Here, I would like to cite the Editorial to the Special Issue of "The Gerontologist" journal entitled “Remembering Our Roots” [46]: “Science moves forward as scholars build on the work of those who preceded them. Students are taught that familiarity with literature allows an investigator to avoid needless repetition of work that has been done before and to contribute something new. Citations to earlier work provide support for the validity of arguments and avenues for interested readers to pursue. Against this fundamental principle of science lies the daunting reality of most publications, "The Gerontologist" included, whose rigid word counts must be adhered to, and whose concerns about impact factors favor citation of recent publications over those of older and even classic works. A common, highly undesired result is that we as a discipline forget our past. We forget our forefathers and foremothers, and the fundamental ideas that shaped our discipline are relegated to the back burner.”

Actually, much of the geroscience agenda was anticipated by Dilman since; while tracing the causes of age-related hyperglycemia to the elevation of the threshold of sensitivity of the hypothalamus to glucose, he considered this as an aspect of the generalized elevation of the threshold of hypothalamic sensitivity to homeostatic signals. The latter is necessary to increase the power (in the sense not of higher accuracy, but higher amounts of body components to deal with) of the homeostatic systems implicated in reproduction, adaptation and resource handling. Increases in this power, which are required for development, were thought by him not to stop after its completion but to continue further, thus eventually causing aging and acting as its pacemaker. This leads to the main diseases of aging and associated deaths faster than stochastic damage can do. Therefore, to decelerate the increase in hypothalamic sensitivity threshold is to decelerate aging and the development of the diseases associated with it. All being that easy, it is no wonder that Nature “perhaps, doesn't have at all a riddle, nor e'er did, since time began”.

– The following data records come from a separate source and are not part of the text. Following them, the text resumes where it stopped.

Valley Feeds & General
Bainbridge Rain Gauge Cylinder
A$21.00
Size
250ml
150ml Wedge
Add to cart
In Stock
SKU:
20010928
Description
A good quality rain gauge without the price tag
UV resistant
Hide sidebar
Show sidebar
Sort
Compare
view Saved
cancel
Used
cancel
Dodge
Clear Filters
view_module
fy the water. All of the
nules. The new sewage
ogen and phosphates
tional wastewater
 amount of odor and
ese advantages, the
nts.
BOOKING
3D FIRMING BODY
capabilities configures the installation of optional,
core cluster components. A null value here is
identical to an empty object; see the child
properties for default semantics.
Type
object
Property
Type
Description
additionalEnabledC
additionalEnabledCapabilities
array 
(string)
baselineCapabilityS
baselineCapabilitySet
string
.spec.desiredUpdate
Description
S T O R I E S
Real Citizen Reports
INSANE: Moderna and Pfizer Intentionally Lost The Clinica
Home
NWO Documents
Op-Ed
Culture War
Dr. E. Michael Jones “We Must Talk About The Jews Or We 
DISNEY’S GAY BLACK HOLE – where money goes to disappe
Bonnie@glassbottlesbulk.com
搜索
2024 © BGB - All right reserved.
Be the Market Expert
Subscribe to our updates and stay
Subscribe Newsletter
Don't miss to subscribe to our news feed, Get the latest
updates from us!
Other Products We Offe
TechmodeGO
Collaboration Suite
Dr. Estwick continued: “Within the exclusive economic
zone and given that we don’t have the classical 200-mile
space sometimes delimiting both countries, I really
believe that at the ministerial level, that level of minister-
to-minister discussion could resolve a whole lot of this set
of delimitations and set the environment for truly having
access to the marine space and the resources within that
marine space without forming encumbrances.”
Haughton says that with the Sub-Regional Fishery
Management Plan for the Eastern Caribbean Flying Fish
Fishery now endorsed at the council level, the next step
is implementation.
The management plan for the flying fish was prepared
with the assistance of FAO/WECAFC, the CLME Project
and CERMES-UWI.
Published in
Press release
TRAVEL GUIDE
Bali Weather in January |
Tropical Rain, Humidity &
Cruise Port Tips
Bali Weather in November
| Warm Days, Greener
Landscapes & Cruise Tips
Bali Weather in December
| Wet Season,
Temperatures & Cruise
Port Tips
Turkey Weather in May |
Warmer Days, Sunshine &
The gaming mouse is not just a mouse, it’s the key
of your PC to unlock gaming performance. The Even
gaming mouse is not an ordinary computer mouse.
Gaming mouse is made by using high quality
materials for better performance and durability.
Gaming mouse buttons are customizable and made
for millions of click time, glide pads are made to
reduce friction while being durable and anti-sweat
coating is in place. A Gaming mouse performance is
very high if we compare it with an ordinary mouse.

Having been brought by the intergenerational transfer of ideas to the molecular biological level, this approach eventually yielded claims (which are questionable in my view [23, 47, 48]) found in the titles of publications by Blagosklonny, such as “M(o)TOR of aging: mTOR as a universal molecular hypothalamus” [49], “Growth and aging: a common molecular mechanism” [50], and “Disease or not, aging is easily treatable” [51]. However, is it not true that provoking questions rather than suggesting allegedly ultimate answers is the principal driver of scientific progress to which Vladimir Dilman and Misha Blagosklonny contributed so much? And, more than that, they did it their way.

After all, as Dilman’s favorite poet once said:

Nam ne dano predugadatt’

Kak slovo nashe otzovetsa...

We are not given to foretell

How words we say will some time echo …

Acknowledgments

The author highly appreciates David Gems’ (Institute of Healthy Ageing, University College London) contribution to improving the contents and style of this paper.

Conflicts of Interest

The author declares no conflicts of interest related to this study.

Funding

No funding was used for this paper.

Editorial Note

1

In the Wikipedia article at https://en.wikipedia.org/wiki/Timeline_of_aging_research, the following may be found:

“1954 Vladimir Dilman formulated the hypothesis of aging that at first become known only in the USSR, as the elevation hypothesis. In 1968 it took the form and became known as the neuroendocrine theory of aging”.

Notably, this development is listed between

“1952 Peter Medawar proposed the mutation accumulation theory to explain how the aging process could have evolved” and

“1956 Denham Harman proposed the free-radical theory of aging and demonstrated that free radical reactions contribute to the degradation of biological systems” followed by

“1957 George Williams proposed the antagonistic pleiotropy hypothesis for the explanation of the emergence of aging”.